• What you should do: Exact copies of the lines below, from the one with "moneda de $500?" up to and including the one with "evde, ofiste sıkılmadan", are what this calls for; leave out pictures.

• Material shown:

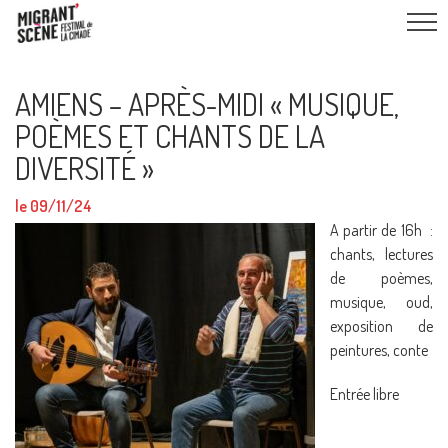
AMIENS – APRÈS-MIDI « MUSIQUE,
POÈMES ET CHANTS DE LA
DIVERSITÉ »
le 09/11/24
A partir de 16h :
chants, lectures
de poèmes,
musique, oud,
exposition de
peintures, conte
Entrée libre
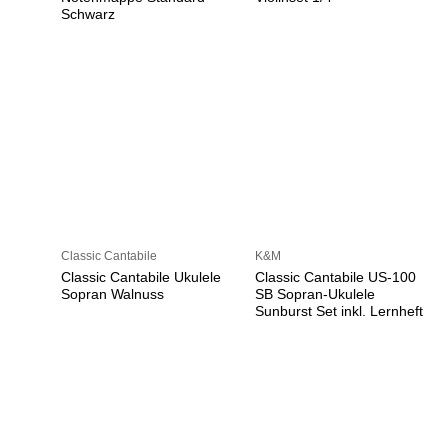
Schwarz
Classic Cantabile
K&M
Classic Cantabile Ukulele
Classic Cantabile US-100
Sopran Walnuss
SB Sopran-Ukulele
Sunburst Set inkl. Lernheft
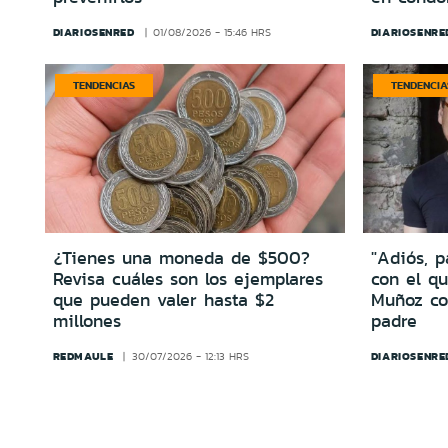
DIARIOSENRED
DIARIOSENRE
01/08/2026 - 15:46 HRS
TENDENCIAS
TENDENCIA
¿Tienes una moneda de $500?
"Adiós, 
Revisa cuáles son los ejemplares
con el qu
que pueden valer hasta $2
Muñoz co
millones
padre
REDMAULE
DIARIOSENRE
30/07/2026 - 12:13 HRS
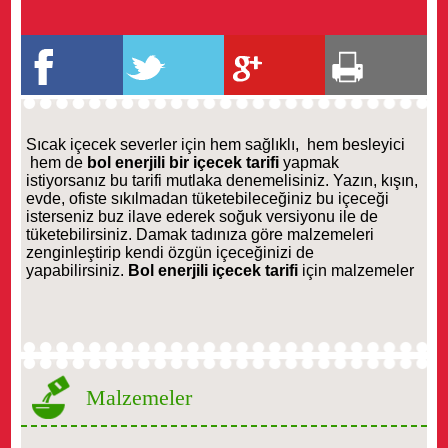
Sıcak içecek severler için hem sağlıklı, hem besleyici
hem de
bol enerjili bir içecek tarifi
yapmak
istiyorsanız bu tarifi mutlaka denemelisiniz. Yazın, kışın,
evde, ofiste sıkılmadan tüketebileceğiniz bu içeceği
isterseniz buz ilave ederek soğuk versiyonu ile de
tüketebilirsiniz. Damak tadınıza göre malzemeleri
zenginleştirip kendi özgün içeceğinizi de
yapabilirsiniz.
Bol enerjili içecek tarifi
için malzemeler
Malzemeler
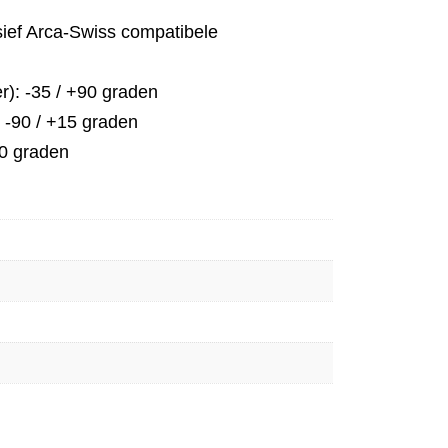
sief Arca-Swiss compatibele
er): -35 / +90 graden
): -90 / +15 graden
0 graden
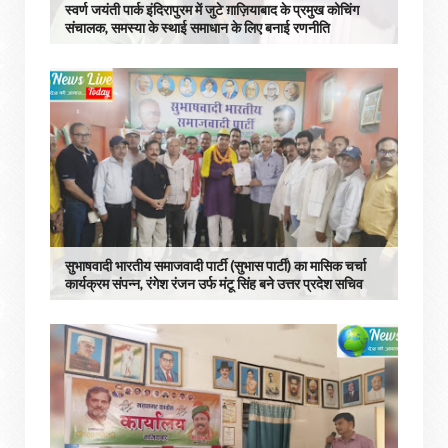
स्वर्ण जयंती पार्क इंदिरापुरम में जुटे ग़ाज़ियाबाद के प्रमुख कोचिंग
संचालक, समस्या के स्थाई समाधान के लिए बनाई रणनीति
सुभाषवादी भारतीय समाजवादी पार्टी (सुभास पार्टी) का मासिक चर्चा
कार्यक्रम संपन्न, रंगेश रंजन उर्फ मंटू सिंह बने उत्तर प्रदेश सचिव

...

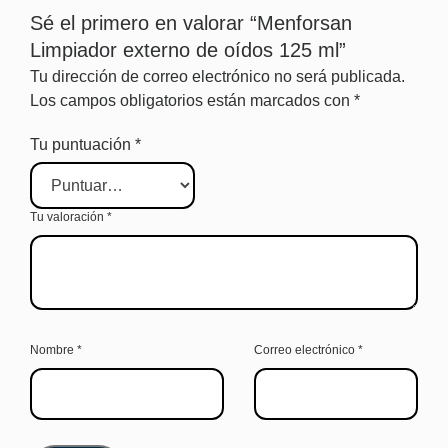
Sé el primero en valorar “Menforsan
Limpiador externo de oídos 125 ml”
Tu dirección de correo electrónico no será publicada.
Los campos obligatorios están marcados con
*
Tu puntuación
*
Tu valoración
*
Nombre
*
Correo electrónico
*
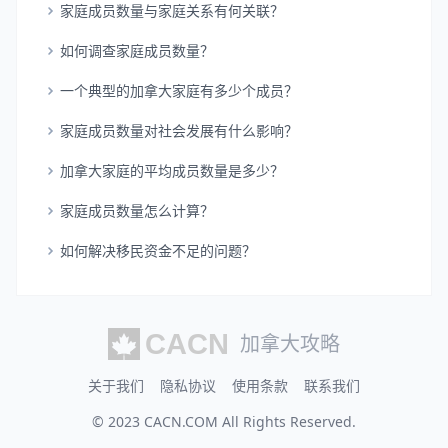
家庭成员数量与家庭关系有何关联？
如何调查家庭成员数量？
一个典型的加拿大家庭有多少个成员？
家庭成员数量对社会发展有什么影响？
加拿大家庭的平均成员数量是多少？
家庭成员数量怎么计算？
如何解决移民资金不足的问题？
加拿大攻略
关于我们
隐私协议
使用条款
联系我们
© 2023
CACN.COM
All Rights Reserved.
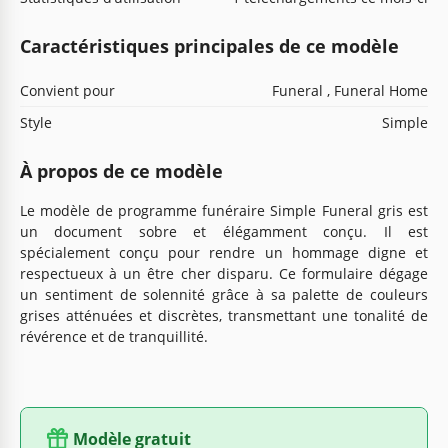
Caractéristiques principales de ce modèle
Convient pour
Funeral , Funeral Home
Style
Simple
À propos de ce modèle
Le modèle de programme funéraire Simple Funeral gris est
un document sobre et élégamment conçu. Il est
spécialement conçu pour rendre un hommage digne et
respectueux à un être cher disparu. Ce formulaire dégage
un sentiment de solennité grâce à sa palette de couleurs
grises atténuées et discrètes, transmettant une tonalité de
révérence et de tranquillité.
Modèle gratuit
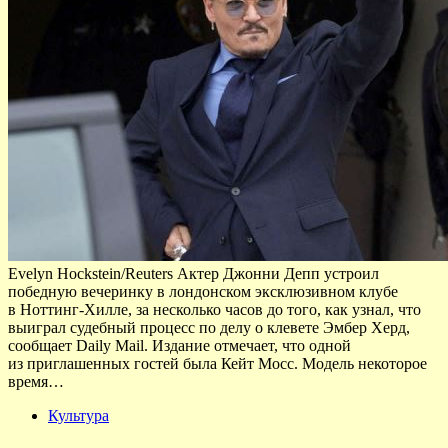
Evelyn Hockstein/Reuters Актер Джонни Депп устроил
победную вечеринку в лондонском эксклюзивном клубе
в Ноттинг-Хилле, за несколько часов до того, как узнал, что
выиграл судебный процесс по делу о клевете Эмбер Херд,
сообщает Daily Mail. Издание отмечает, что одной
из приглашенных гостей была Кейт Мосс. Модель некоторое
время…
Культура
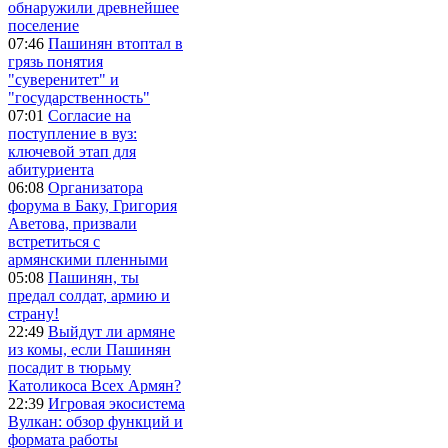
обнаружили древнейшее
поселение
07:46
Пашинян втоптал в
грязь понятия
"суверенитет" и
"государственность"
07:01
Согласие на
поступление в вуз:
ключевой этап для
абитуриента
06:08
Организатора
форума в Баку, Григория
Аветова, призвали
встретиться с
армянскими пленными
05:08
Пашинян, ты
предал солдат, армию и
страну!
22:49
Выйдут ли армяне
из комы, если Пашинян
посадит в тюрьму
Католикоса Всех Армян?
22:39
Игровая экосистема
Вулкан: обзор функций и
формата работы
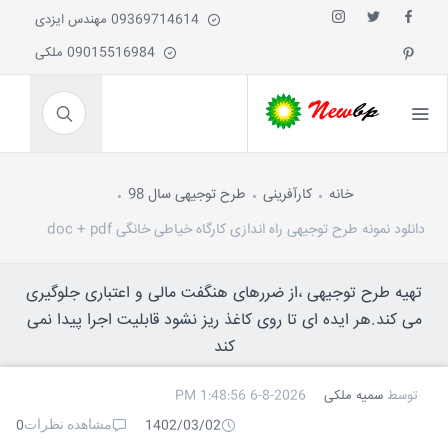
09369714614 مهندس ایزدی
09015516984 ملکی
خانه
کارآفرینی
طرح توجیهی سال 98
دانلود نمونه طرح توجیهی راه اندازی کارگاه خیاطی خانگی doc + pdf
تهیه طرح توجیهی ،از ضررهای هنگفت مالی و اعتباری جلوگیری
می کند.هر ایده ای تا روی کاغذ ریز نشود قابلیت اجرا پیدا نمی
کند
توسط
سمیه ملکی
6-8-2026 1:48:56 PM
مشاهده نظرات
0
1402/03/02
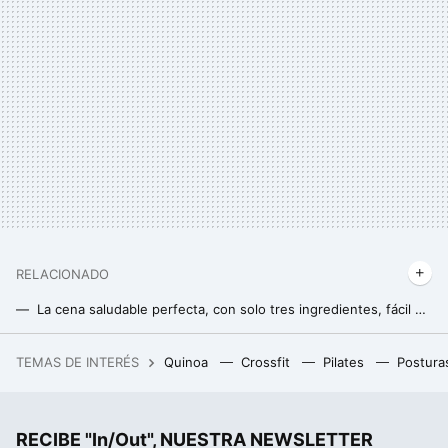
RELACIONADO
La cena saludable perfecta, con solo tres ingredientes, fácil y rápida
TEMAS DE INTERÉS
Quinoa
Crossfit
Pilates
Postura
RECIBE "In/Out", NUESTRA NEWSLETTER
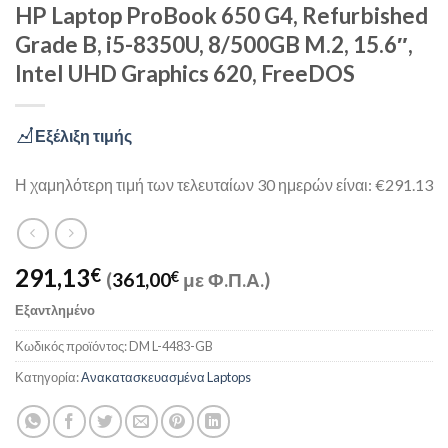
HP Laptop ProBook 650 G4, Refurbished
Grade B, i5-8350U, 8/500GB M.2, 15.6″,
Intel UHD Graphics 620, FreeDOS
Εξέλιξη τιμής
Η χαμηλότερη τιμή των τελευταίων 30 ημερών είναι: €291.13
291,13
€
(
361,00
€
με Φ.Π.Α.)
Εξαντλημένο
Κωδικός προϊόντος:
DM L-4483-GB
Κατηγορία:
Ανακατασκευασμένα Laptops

• Exercise response:
¿Tienes una moneda de $500?
"Adiós, 
Revisa cuáles son los ejemplares
con el qu
que pueden valer hasta $2
Muñoz co
millones
padre
REDMAULE
DIARIOSENRE
30/07/2026 - 12:13 HRS
Sıcak içecek severler için hem sağlıklı, hem besleyici
hem de
bol enerjili bir içecek tarifi
yapmak
istiyorsanız bu tarifi mutlaka denemelisiniz. Yazın, kışın,
evde, ofiste sıkılmadan tüketebileceğiniz bu içeceği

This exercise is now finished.